Building a fully functional AOSP ROM for a commercial device requires more than just compiling the open-source code. Modern smartphones rely heavily on proprietary, closed-source components provided by the silicon vendor (Qualcomm, MediaTek, Google Tensor) or the device manufacturer. These are commonly referred to as "vendor blobs."
Vendor blobs include:
- Precompiled HALs (Hardware Abstraction Layers) as
.sofiles (e.g., camera processing algorithms). - Closed-source daemons executable binaries (e.g., RIL daemon for modem communication).
- Firmware files loaded directly into hardware components (e.g., Wi-Fi MAC firmware, GPU microcode).
Extracting Proprietary Blobs from Stock Firmware
To build AOSP for a device, you must extract these blobs from a running device or a factory firmware image and place them into your AOSP source tree.
The most common approach for custom ROM developers (like LineageOS) involves extracting files directly from a rooted device running the stock OS via adb pull.
Alternatively, developers can extract the vendor.img, system_ext.img, and odm.img from an OTA update payload or factory zip, mount them locally on a Linux machine, and copy the required files.
The extract-files.sh Script
To automate the extraction process, device maintainers write shell scripts, conventionally named extract-files.sh and setup-makefiles.sh.
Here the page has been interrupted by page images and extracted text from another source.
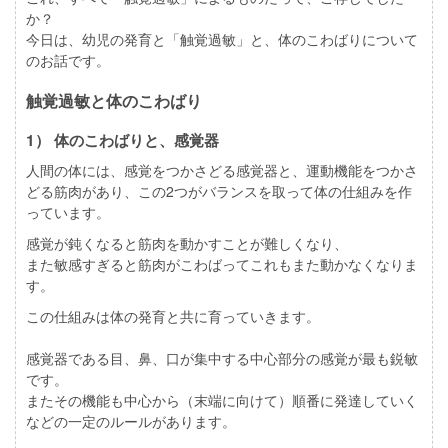
か？
今日は、幼児の発育と「触覚過敏」と、体のこわばりについて
のお話です。
触覚過敏と体のこわばり
1） 体のこわばりと、感覚器
人間の体には、感覚をつかさどる感覚器と、運動機能をつかさ
どる筋肉があり、この2つがバランスを取って体の仕組みを作
っています。
感覚が鈍くなると筋肉を動かすことが難しくなり、
また敏感すぎると筋肉がこわばってこれもまた動かなくなりま
す。
この仕組みは体の発育と共に育っていきます。
感覚器である目、鼻、口が集中する中心部分の感覚が最も鋭敏
です。
またその機能も中心から（末端に向けて）順番に発達していく
などの一定のルールがあります。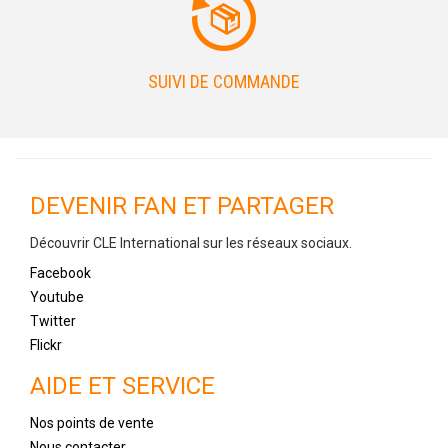
SUIVI DE COMMANDE
DEVENIR FAN ET PARTAGER
Découvrir CLE International sur les réseaux sociaux.
Facebook
Youtube
Twitter
Flickr
AIDE ET SERVICE
Nos points de vente
Nous contacter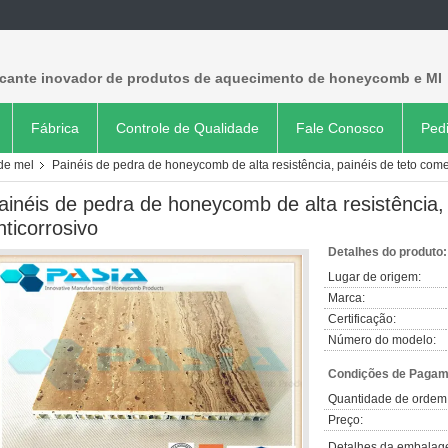
icante inovador de produtos de aquecimento de honeycomb e MI
Fábrica
Controle de Qualidade
Fale Conosco
Ped
 de mel
Painéis de pedra de honeycomb de alta resistência, painéis de teto comer
ainéis de pedra de honeycomb de alta resistência, 
nticorrosivo
Detalhes do produto:
Lugar de origem:
Marca:
Certificação:
Número do modelo:
Condições de Pagame
Quantidade de ordem
Preço:
Detalhes da embalag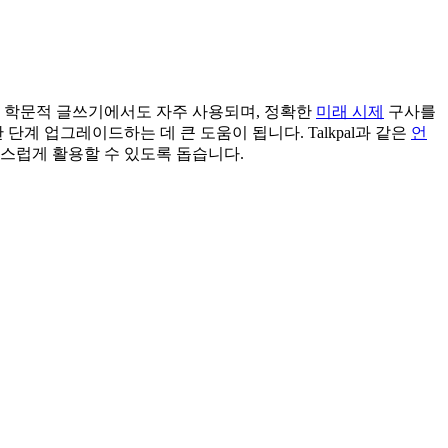
, 학문적 글쓰기에서도 자주 사용되며, 정확한
미래 시제
구사를
계 업그레이드하는 데 큰 도움이 됩니다. Talkpal과 같은
언
스럽게 활용할 수 있도록 돕습니다.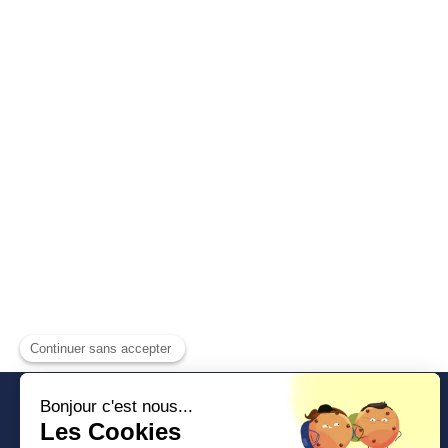
Artisans Couvreurs 91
A companion text file, usually proprietary-files.txt, lists exactly which files are needed:
# Camera
vendor/lib64/hw/camera.qcom.so
vendor/lib64/libcamalgo.so
vendor/bin/mm-qcamera-daemon
# RIL (Radio Interface Layer)
vendor/lib64/libril-qc-hal-qmi.so
# Firmware
vendor/firmware/venus.mdt
vendor/firmware/venus.b00
The extract-files.sh script iterates through this list, pulls each file from the connected device (or a mounted dump directory), and places them into the correct location in the AOSP build tree.
It then calls setup-makefiles.sh, which automatically generates the Android.mk or Android.bp files needed to instruct the AOSP build system to copy these prebuilt blobs into the final output images.
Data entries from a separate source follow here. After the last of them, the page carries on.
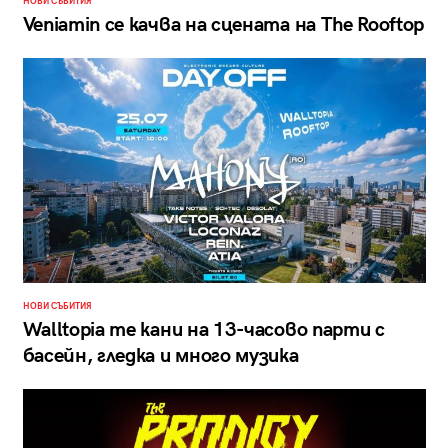
НОВИ СЪБИТИЯ
Veniamin се качва на сцената на The Rooftop
НОВИ СЪБИТИЯ
Walltopia те кани на 13-часово парти с
басейн, гледка и много музика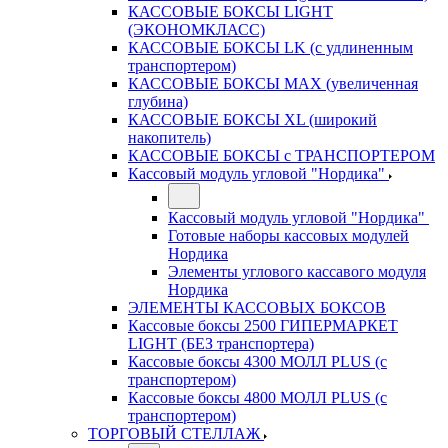
КАССОВЫЕ БОКСЫ LIGHT
(ЭКОНОМКЛАСС)
КАССОВЫЕ БОКСЫ LK (с удлиненным
транспортером)
КАССОВЫЕ БОКСЫ MAX (увеличенная
глубина)
КАССОВЫЕ БОКСЫ XL (широкий
накопитель)
КАССОВЫЕ БОКСЫ с ТРАНСПОРТЕРОМ
Кассовый модуль угловой "Нордика"
Кассовый модуль угловой "Нордика"
Готовые наборы кассовых модулей
Нордика
Элементы углового кассавого модуля
Нордика
ЭЛЕМЕНТЫ КАССОВЫХ БОКСОВ
Кассовые боксы 2500 ГИПЕРМАРКЕТ
LIGHT (БЕЗ транспортера)
Кассовые боксы 4300 МОЛЛ PLUS (с
транспортером)
Кассовые боксы 4800 МОЛЛ PLUS (с
транспортером)
ТОРГОВЫЙ СТЕЛЛАЖ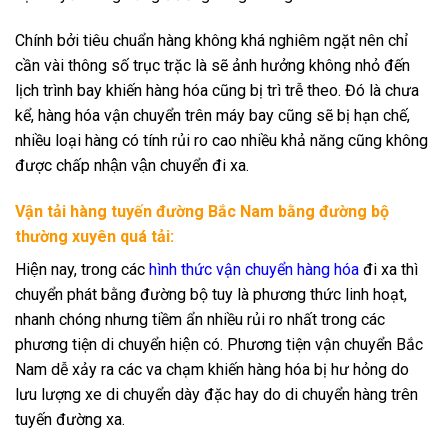
Chính bởi tiêu chuẩn hàng không khá nghiêm ngặt nên chỉ
cần vài thông số trục trặc là sẽ ảnh hưởng không nhỏ đến
lịch trình bay khiến hàng hóa cũng bị trì trễ theo. Đó là chưa
kể, hàng hóa vận chuyển trên máy bay cũng sẽ bị hạn chế,
nhiều loại hàng có tính rủi ro cao nhiều khả năng cũng không
được chấp nhận vận chuyển đi xa.
Vận tải hàng tuyến đường Bắc Nam bằng đường bộ
thường xuyên quá tải:
Hiện nay, trong các
hình thức vận chuyển hàng hóa
đi xa thì
chuyển phát bằng đường bộ tuy là phương thức linh hoạt,
nhanh chóng nhưng tiềm ẩn nhiều rủi ro nhất trong các
phương tiện di chuyển hiện có. Phương tiện vận chuyển Bắc
Nam dễ xảy ra các va chạm khiến hàng hóa bị hư hỏng do
lưu lượng xe di chuyển dày đặc hay do di chuyển hàng trên
tuyến đường xa.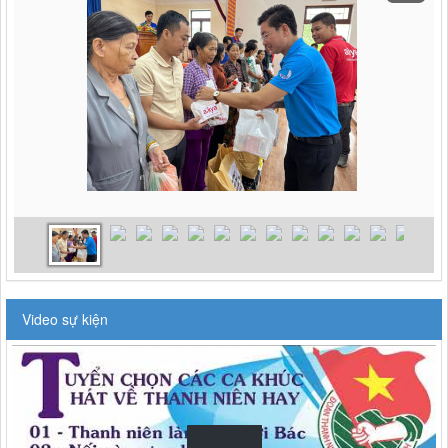
Video sự kiện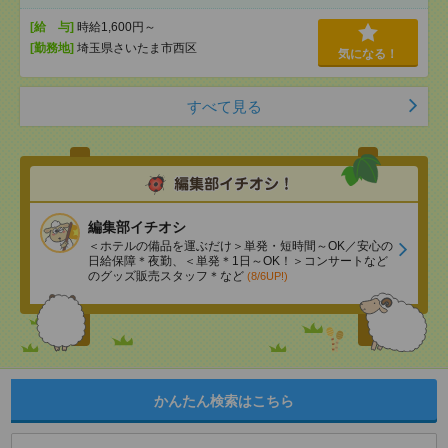
[給 与]
時給1,600円～
[勤務地]
埼玉県さいたま市西区
気になる！
すべて見る
編集部イチオシ
＜ホテルの備品を運ぶだけ＞単発・短時間～OK／安心の
日給保障＊夜勤、＜単発＊1日～OK！＞コンサートなど
のグッズ販売スタッフ＊など
(8/6UP!)
かんたん検索はこちら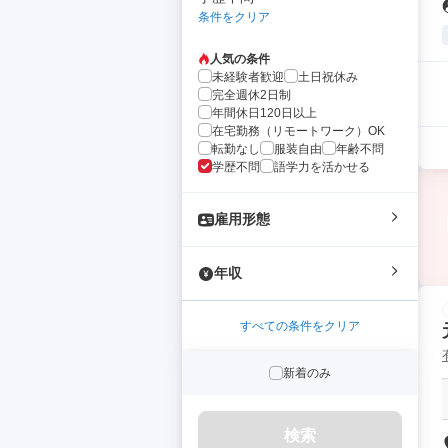
条件をクリア
人気の条件
未経験者歓迎
土日祝休み
完全週休2日制
年間休日120日以上
在宅勤務（リモートワーク）OK
転勤なし
服装自由
年齢不問
学歴不問
語学力を活かせる
雇用形態
年収
すべての条件をクリア
新着のみ
検索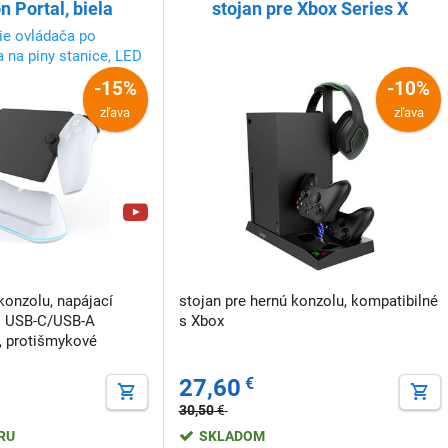
n Portal, biela
stojan pre Xbox Series X
ie ovládača po
a na piny stanice, LED
-15%
-10%
zľava
zľava
konzolu, napájací
stojan pre hernú konzolu, kompatibilné
el USB-C/USB-A
s Xbox
, protišmykové
27,60
€
30,50
€
ERU
SKLADOM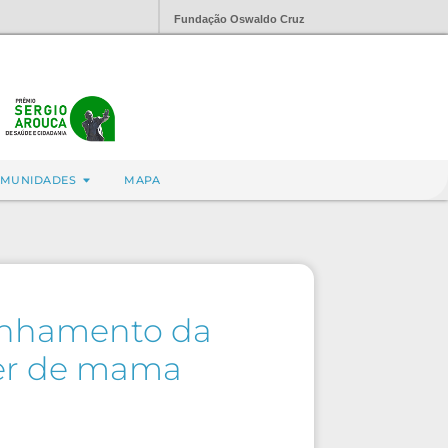
Fundação Oswaldo Cruz
MUNIDADES
MAPA
anhamento da
cer de mama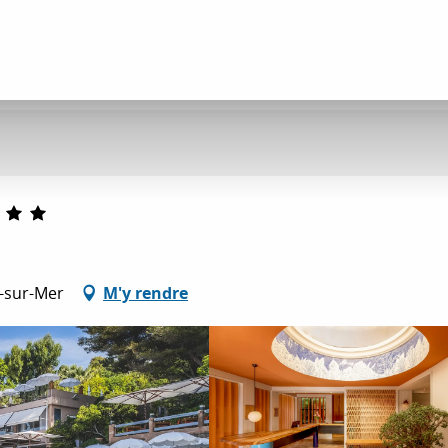
-sur-Mer
M'y rendre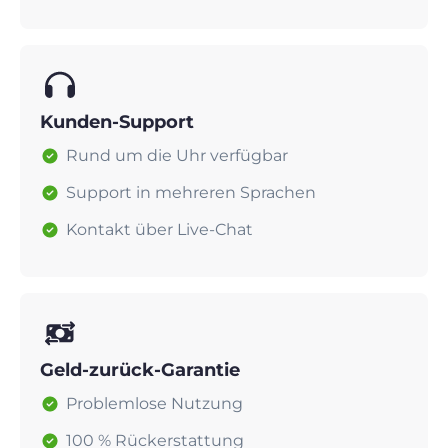
Kunden-Support
Rund um die Uhr verfügbar
Support in mehreren Sprachen
Kontakt über Live-Chat
Geld-zurück-Garantie
Problemlose Nutzung
100 % Rückerstattung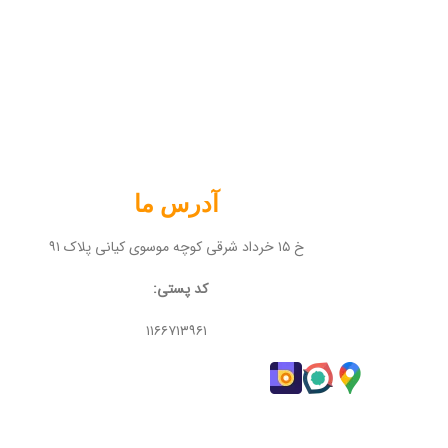
آدرس ما
خ ۱۵ خرداد شرقی کوچه موسوی کیانی پلاک ۹۱
کد پستی:
۱۱۶۶۷۱۳۹۶۱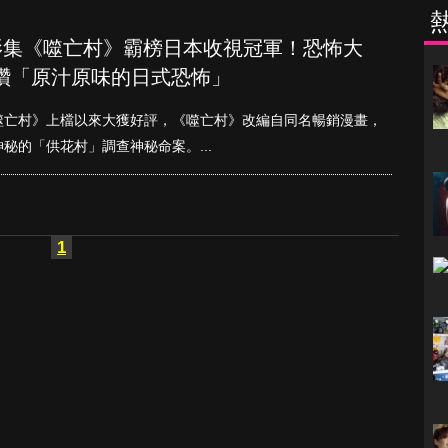
驚悚影集《噬亡村》霸榜日本收視冠軍！恐怖大
讚「原汁原味的日式恐怖」
噬亡村》上檔以來大獲好評，《噬亡村》改編自同名暢銷漫畫，
秘的「供花村」調查神秘命案。...
1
Blob Patching with patchelf
Often, a proprietary .so file extracted from a stock ROM expects certain dependencies that differ in a custom AOSP build. For example, a blob might link against a specific version of libutils.so or expect a library to be named differently.
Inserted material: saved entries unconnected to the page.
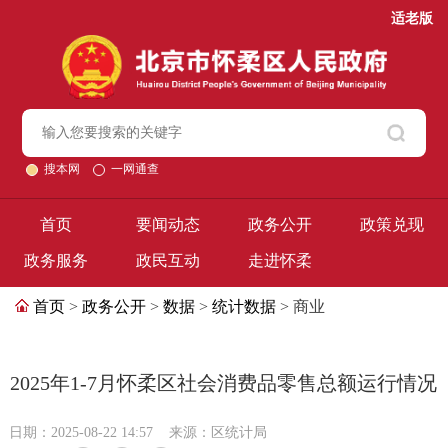
适老版
搜本网
一网通查
首页
要闻动态
政务公开
政策兑现
政务服务
政民互动
走进怀柔
首页
>
政务公开
>
数据
>
统计数据
> 商业
2025年1-7月怀柔区社会消费品零售总额运行情况
日期：2025-08-22 14:57
来源：区统计局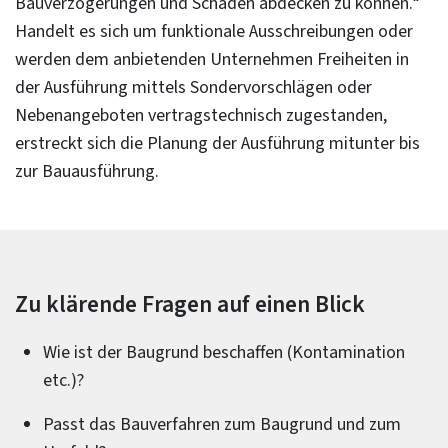
Bauverzögerungen und Schäden abdecken zu können.“
Handelt es sich um funktionale Ausschreibungen oder
werden dem anbietenden Unternehmen Freiheiten in
der Ausführung mittels Sondervorschlägen oder
Nebenangeboten vertragstechnisch zugestanden,
erstreckt sich die Planung der Ausführung mitunter bis
zur Bauausführung.
Zu klärende Fragen auf einen Blick
Wie ist der Baugrund beschaffen (Kontamination
etc.)?
Passt das Bauverfahren zum Baugrund und zum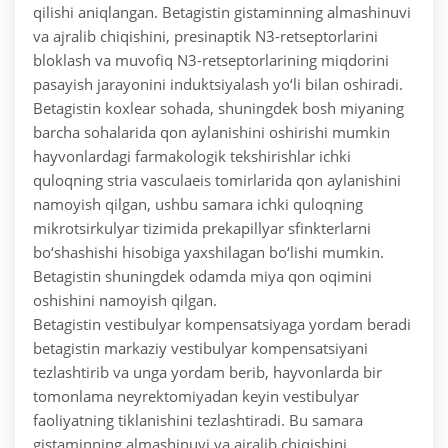
qilishi aniqlangan. Betagistin gistaminning almashinuvi
va ajralib chiqishini, presinaptik N3-retseptorlarini
bloklash va muvofiq N3-retseptorlarining miqdorini
pasayish jarayonini induktsiyalash yo‘li bilan oshiradi.
Betagistin koxlear sohada, shuningdek bosh miyaning
barcha sohalarida qon aylanishini oshirishi mumkin
hayvonlardagi farmakologik tekshirishlar ichki
quloqning stria vasculaeis tomirlarida qon aylanishini
namoyish qilgan, ushbu samara ichki quloqning
mikrotsirkulyar tizimida prekapillyar sfinkterlarni
bo‘shashishi hisobiga yaxshilagan bo‘lishi mumkin.
Betagistin shuningdek odamda miya qon oqimini
oshishini namoyish qilgan.
Betagistin vestibulyar kompensatsiyaga yordam beradi
betagistin markaziy vestibulyar kompensatsiyani
tezlashtirib va unga yordam berib, hayvonlarda bir
tomonlama neyrektomiyadan keyin vestibulyar
faoliyatning tiklanishini tezlashtiradi. Bu samara
gistaminning almashinuvi va ajralib chiqishini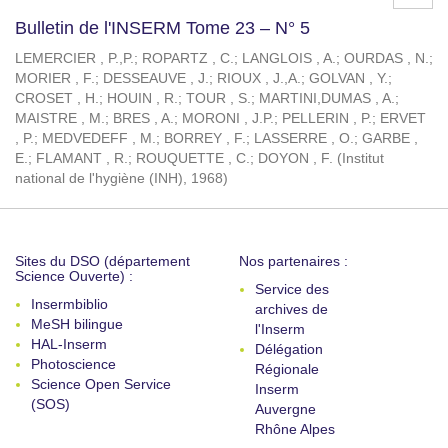
Bulletin de l'INSERM Tome 23 – N° 5
LEMERCIER , P.,P.
;
ROPARTZ , C.
;
LANGLOIS , A.
;
OURDAS , N.
;
MORIER , F.
;
DESSEAUVE , J.
;
RIOUX , J.,A.
;
GOLVAN , Y.
;
CROSET , H.
;
HOUIN , R.
;
TOUR , S.
;
MARTINI,DUMAS , A.
;
MAISTRE , M.
;
BRES , A.
;
MORONI , J.P.
;
PELLERIN , P.
;
ERVET
, P.
;
MEDVEDEFF , M.
;
BORREY , F.
;
LASSERRE , O.
;
GARBE ,
E.
;
FLAMANT , R.
;
ROUQUETTE , C.
;
DOYON , F.
(
Institut
national de l'hygiène (INH)
,
1968
)
Sites du DSO (département
Nos partenaires :
Science Ouverte) :
Service des
Insermbiblio
archives de
MeSH bilingue
l'Inserm
HAL-Inserm
Délégation
Photoscience
Régionale
Science Open Service
Inserm
(SOS)
Auvergne
Rhône Alpes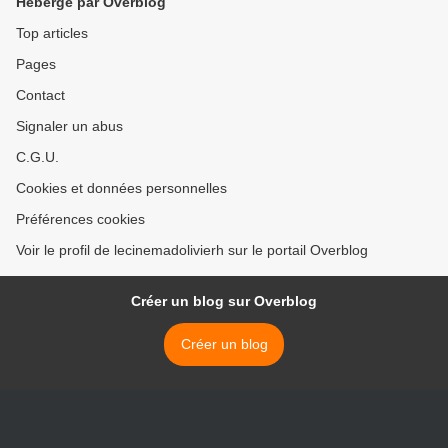
Hébergé par Overblog
Top articles
Pages
Contact
Signaler un abus
C.G.U.
Cookies et données personnelles
Préférences cookies
Voir le profil de lecinemadolivierh sur le portail Overblog
Créer un blog sur Overblog
Créer un blog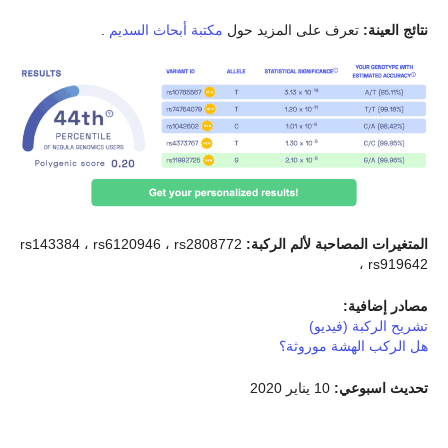
نتائج العينة:
تعرف على المزيد حول
مكتبة أبحاث السديم
.
المتغيرات المصاحبة لألم الركبة:
rs143384 ، rs6120946 ، rs2808772
، rs919642
مصادر إضافية:
تشريح الركبة (فيديو)
هل الركب الهشة موروثة؟
تحديث اسبوعي:
10 يناير 2020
Because we do not have the source code to recompile the blob, we must modify the compiled binary directly. This is done using tools like patchelf.
patchelf allows developers to modify the ELF headers of a binary:
- Replacing Dependencies:
patchelf --replace-needed libstdc++.so libstdc++_vendor.so vendor/lib64/libclosed.so - Removing Dependencies: If a blob links to a library that isn't strictly necessary and is causing build or runtime failures, the dependency can be stripped out.
- Changing RPATH/RUNPATH: Modifying where the dynamic linker searches for dependencies.
The vendor/<vendor>/<device>/ Directory Structure
Extracted blobs and their generated Makefiles are not placed in the device/ tree. Instead, they reside in the vendor/ tree, mirroring the device tree's structure.
If your device tree is device/google/panther, your proprietary blobs should be located in vendor/google/panther/.
A typical vendor/ tree structure looks like this:
vendor/google/panther/
├── Android.bp # Automatically generated
├── proprietary/ # The actual extracted blobs
│ ├── vendor/
│ │ ├── bin/
│ │ │ └── mm-qcamera-daemon
│ │ ├── lib64/
│ │ │ └── camera.qcom.so
│ │ └── firmware/
└── panther-vendor.mk # Included by the device tree
The panther-vendor.mk file defines PRODUCT_COPY_FILES or includes the Android.bp modules, ensuring that when make is executed, the proprietary blobs are bundled into the final ROM.